Criada sem amparo legal para driblar o teto constitucional, a licença-compensatória já custou pelo menos R$ 819 milhões ao Judiciário em 16 meses, revela análise do DadosJusBr, projeto da Transparência Brasil que obtém, compila e disponibiliza as remunerações. Magistrados que receberam a verba tiveram aumento nos contracheques de, em média, R$ 12,4 mil ao mês.

A licença-compensatória se tornou um dos principais penduricalhos do sistema de Justiça. Em vez de solucionar o problema, o PL dos Supersalários (Projeto de Lei nº 2721/2021), aprovado pela Câmara dos Deputados e sob análise pelo Senado, legaliza o seu pagamento acima do teto, agravando o estrangulamento do orçamento do Judiciário e Ministério Público.

Licença-compensatória, penduricalho recém-criado, custou R$ 819 milhões ao Judiciário em 16 meses

Identificada em 35 tribunais de Justiça, a licença-compensatória transforma a gratificação por exercício cumulativo em um dia de folga para cada três trabalhados, que pode ser convertido em pagamento. A manobra permite que a verba seja caracterizada como indenizatória, ficando isenta do teto do  funcionalismo público, que não pode ultrapassar o salário de um ministro do Supremo Tribunal Federal – atualmente de R$ 44 mil.

Para criar o benefício, os Conselhos Nacionais do Judiciário e Ministério Público utilizaram o princípio de simetria entre carreiras. Em dez.2023, a TB revelou que o drible ao teto constitucional culminou no aumento de até ⅓ das remunerações dos magistrados.  

Em 19 meses, três em cada cinco magistrados (59%) dos 35 tribunais analisados receberam a licença-compensatória.

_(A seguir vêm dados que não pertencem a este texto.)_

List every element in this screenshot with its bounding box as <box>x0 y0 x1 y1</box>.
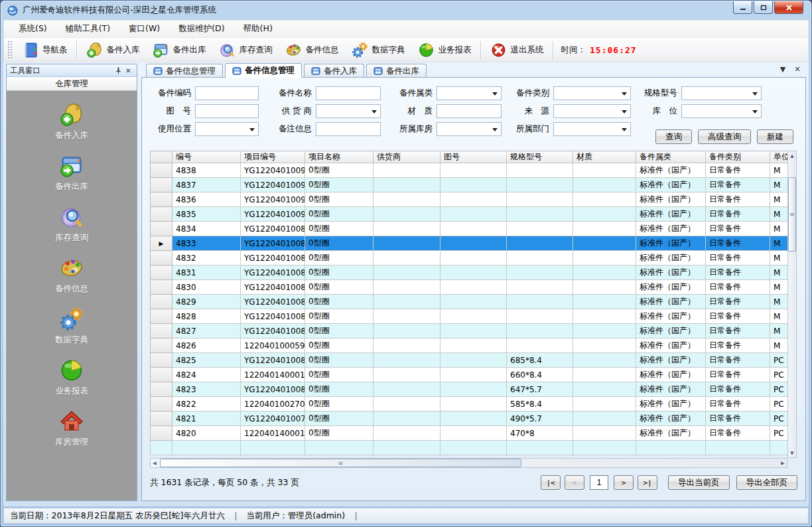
table-row[interactable]: 4830YG122040100850型圈标准件（国产）日常备件M <box>151 280 788 295</box>
table-row[interactable]: 4831YG122040100860型圈标准件（国产）日常备件M <box>151 265 788 280</box>
filter-select-department[interactable] <box>553 122 631 136</box>
table-row[interactable]: ▶4833YG122040100880型圈标准件（国产）日常备件M <box>151 236 788 251</box>
grid-horizontal-scrollbar[interactable]: ◀ ▶ <box>150 458 787 468</box>
tab-list-dropdown-icon[interactable]: ▼ <box>778 64 787 74</box>
filter-select-part-attr-category[interactable] <box>437 86 502 100</box>
filter-select-supplier[interactable] <box>316 104 381 118</box>
query-button[interactable]: 查询 <box>655 129 692 144</box>
close-tab-icon[interactable]: ✕ <box>793 64 802 74</box>
sidebar-item-data-dictionary[interactable]: 数据字典 <box>7 303 137 348</box>
filter-input-drawing-no[interactable] <box>195 104 259 118</box>
inventory-query-button[interactable]: 库存查询 <box>212 39 279 61</box>
filter-select-storage-bin[interactable] <box>681 104 762 118</box>
table-row[interactable]: 4835YG122040100900型圈标准件（国产）日常备件M <box>151 207 788 222</box>
advanced-query-button[interactable]: 高级查询 <box>698 129 751 144</box>
sidebar-item-stock-out[interactable]: 备件出库 <box>7 150 137 195</box>
business-report-button[interactable]: 业务报表 <box>411 39 478 61</box>
column-header[interactable]: 规格型号 <box>507 151 573 163</box>
tab-stock-in[interactable]: 备件入库 <box>304 64 364 78</box>
row-header-cell <box>151 353 172 368</box>
sidebar-item-stock-in[interactable]: 备件入库 <box>7 99 137 144</box>
table-row[interactable]: 4834YG122040100890型圈标准件（国产）日常备件M <box>151 222 788 236</box>
next-page-button[interactable]: > <box>614 475 634 490</box>
vscroll-thumb[interactable] <box>788 177 796 252</box>
scroll-right-icon[interactable]: ▶ <box>779 459 787 467</box>
export-current-page-button[interactable]: 导出当前页 <box>668 475 730 490</box>
grid-vertical-scrollbar[interactable]: ▲ ▼ <box>787 151 797 458</box>
filter-select-part-category[interactable] <box>553 86 631 100</box>
stock-in-button[interactable]: 备件入库 <box>80 39 146 61</box>
filter-input-part-name[interactable] <box>316 86 381 100</box>
menu-system[interactable]: 系统(S) <box>9 21 56 37</box>
exit-system-button[interactable]: 退出系统 <box>484 39 550 61</box>
tab-stock-out[interactable]: 备件出库 <box>366 64 427 78</box>
first-page-button[interactable]: |< <box>541 475 561 490</box>
column-header[interactable]: 项目编号 <box>241 151 305 163</box>
table-row[interactable]: 482612204010005990型圈标准件（国产）日常备件M <box>151 339 788 353</box>
table-row[interactable]: 4832YG122040100870型圈标准件（国产）日常备件M <box>151 251 788 265</box>
filter-select-usage-location[interactable] <box>195 122 259 136</box>
filter-input-field-material[interactable] <box>437 106 501 119</box>
tool-window-close-icon[interactable]: ✕ <box>123 66 133 75</box>
sidebar-item-business-report[interactable]: 业务报表 <box>7 354 137 400</box>
window-controls <box>732 1 803 14</box>
sidebar-item-warehouse-management[interactable]: 库房管理 <box>7 406 137 451</box>
page-number-input[interactable] <box>590 475 608 490</box>
export-all-pages-button[interactable]: 导出全部页 <box>736 475 798 490</box>
sidebar-item-parts-info[interactable]: 备件信息 <box>7 252 137 297</box>
filter-input-field-part-code[interactable] <box>196 88 258 101</box>
stock-out-button[interactable]: 备件出库 <box>146 39 212 61</box>
data-dictionary-button[interactable]: 数据字典 <box>345 39 411 61</box>
table-row[interactable]: 4837YG122040100920型圈标准件（国产）日常备件M <box>151 178 788 192</box>
column-header[interactable]: 编号 <box>172 151 241 163</box>
column-header[interactable]: 材质 <box>573 151 636 163</box>
close-button[interactable] <box>774 1 803 14</box>
filter-select-source[interactable] <box>553 104 631 118</box>
table-row[interactable]: 482412204014000120型圈660*8.4标准件（国产）日常备件PC <box>151 368 788 382</box>
table-row[interactable]: 4825YG122040100810型圈685*8.4标准件（国产）日常备件PC <box>151 353 788 368</box>
tab-parts-info-management-2[interactable]: 备件信息管理 <box>225 63 302 78</box>
new-button[interactable]: 新建 <box>757 129 793 144</box>
toolbar-grip[interactable] <box>8 41 13 58</box>
table-row[interactable]: 4836YG122040100910型圈标准件（国产）日常备件M <box>151 192 788 207</box>
column-header[interactable]: 备件类别 <box>706 151 770 163</box>
filter-input-field-remark[interactable] <box>316 124 380 137</box>
table-row[interactable]: 482212204010027000型圈585*8.4标准件（国产）日常备件PC <box>151 397 788 412</box>
column-header[interactable]: 供货商 <box>373 151 440 163</box>
table-row[interactable]: 4823YG122040100800型圈647*5.7标准件（国产）日常备件PC <box>151 382 788 397</box>
menu-aux-tools[interactable]: 辅助工具(T) <box>56 21 119 37</box>
menu-window[interactable]: 窗口(W) <box>119 21 169 37</box>
scroll-down-icon[interactable]: ▼ <box>788 449 796 457</box>
last-page-button[interactable]: >| <box>638 475 657 490</box>
filter-select-spec-model[interactable] <box>681 86 762 100</box>
table-row[interactable]: 4829YG122040100840型圈标准件（国产）日常备件M <box>151 295 788 309</box>
scroll-up-icon[interactable]: ▲ <box>788 151 796 160</box>
minimize-button[interactable] <box>733 1 752 14</box>
column-header[interactable]: 备件属类 <box>636 151 706 163</box>
tab-parts-info-management-1[interactable]: 备件信息管理 <box>146 64 223 78</box>
menu-help[interactable]: 帮助(H) <box>234 21 282 37</box>
table-row[interactable]: 4838YG122040100930型圈标准件（国产）日常备件M <box>151 163 788 178</box>
column-header[interactable]: 项目名称 <box>305 151 373 163</box>
scroll-left-icon[interactable]: ◀ <box>151 459 159 467</box>
filter-input-field-part-name[interactable] <box>316 88 380 101</box>
filter-input-material[interactable] <box>437 104 502 118</box>
column-header[interactable]: 单位 <box>770 151 788 163</box>
column-header[interactable]: 图号 <box>440 151 507 163</box>
filter-input-part-code[interactable] <box>195 86 259 100</box>
table-row[interactable]: 482012204014000130型圈470*8标准件（国产）日常备件PC <box>151 426 788 441</box>
pin-icon[interactable] <box>113 66 123 75</box>
table-row[interactable]: 4828YG122040100830型圈标准件（国产）日常备件M <box>151 309 788 324</box>
sidebar-item-inventory-query[interactable]: 库存查询 <box>7 201 137 246</box>
navbar-button[interactable]: 导航条 <box>15 39 74 61</box>
filter-input-field-drawing-no[interactable] <box>196 106 258 119</box>
filter-input-remark[interactable] <box>316 122 381 136</box>
previous-page-button[interactable]: < <box>565 475 584 490</box>
parts-info-button[interactable]: 备件信息 <box>279 39 345 61</box>
filter-select-warehouse[interactable] <box>437 122 502 136</box>
table-row[interactable]: 4827YG122040100820型圈标准件（国产）日常备件M <box>151 324 788 339</box>
menu-data-maintenance[interactable]: 数据维护(D) <box>169 21 234 37</box>
table-row[interactable]: 4821YG122040100790型圈490*5.7标准件（国产）日常备件PC <box>151 412 788 426</box>
maximize-button[interactable] <box>754 1 773 14</box>
hscroll-thumb[interactable] <box>160 459 521 467</box>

Ao menos 4,2 mil magistrados foram agraciados com mais de R$ 100 mil pela verba. O maior gasto com o penduricalho foi identificado no TJ-PR: R$ 157,3 milhões entre set.2023 a out.2024.

O levantamento é subnotificado por problemas de transparência nos dados divulgados pelos tribunais ao Painel de Remuneração do Conselho Nacional de Justiça, onde o DadosJusBr coleta os contracheques. Apesar disso, mantendo-se o ritmo atual, a licença-compensatória devidamente identificada e rastreada ultrapassará a marca de R$ 1 bilhão em janeiro de 2025.

TB denuncia ilegalidade do penduricalho

Em out.2024, a Transparência Brasil denunciou a ilegalidade da licença-compensatória ao Tribunal de Contas da União (TCU), defendendo que os atos administrativos que a criaram fossem declarados irregulares e os pagamentos suspensos. A corte arquivou a denúncia sob a justificativa de já haver procedimento aberto em 2022 para analisar as resoluções que instituíram a verba no MP e Judiciário.

Como formas de limitar os supersalários no sistema de Justiça, a organização pede celeridade do TCU na análise dos procedimentos abertos. Além disso, a TB recomenda que o governo federal estabeleça expressamente o caráter remuneratório da gratificação por exercício cumulativo e similares na Proposta de Emenda à Constituição 45/2024, não permitindo brechas para o seu desvirtuamento e pagamento acima do teto constitucional.